Within the lines below, find those that hold the string "agent" and copy each one.

#### [Collected data]
..........

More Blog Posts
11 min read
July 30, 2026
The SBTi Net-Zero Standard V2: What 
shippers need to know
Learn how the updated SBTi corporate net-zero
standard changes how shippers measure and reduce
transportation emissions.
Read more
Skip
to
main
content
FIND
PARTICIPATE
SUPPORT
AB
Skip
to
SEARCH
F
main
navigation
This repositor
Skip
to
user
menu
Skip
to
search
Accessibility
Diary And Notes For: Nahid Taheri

..........

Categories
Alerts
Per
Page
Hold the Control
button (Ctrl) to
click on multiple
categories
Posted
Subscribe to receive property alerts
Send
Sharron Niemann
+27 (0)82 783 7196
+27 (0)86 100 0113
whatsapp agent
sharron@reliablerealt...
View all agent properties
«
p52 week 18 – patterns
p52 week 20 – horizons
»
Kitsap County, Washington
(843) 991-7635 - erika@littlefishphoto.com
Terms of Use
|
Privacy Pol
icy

..........

#### [Answer box]
whatsapp agent
View all agent properties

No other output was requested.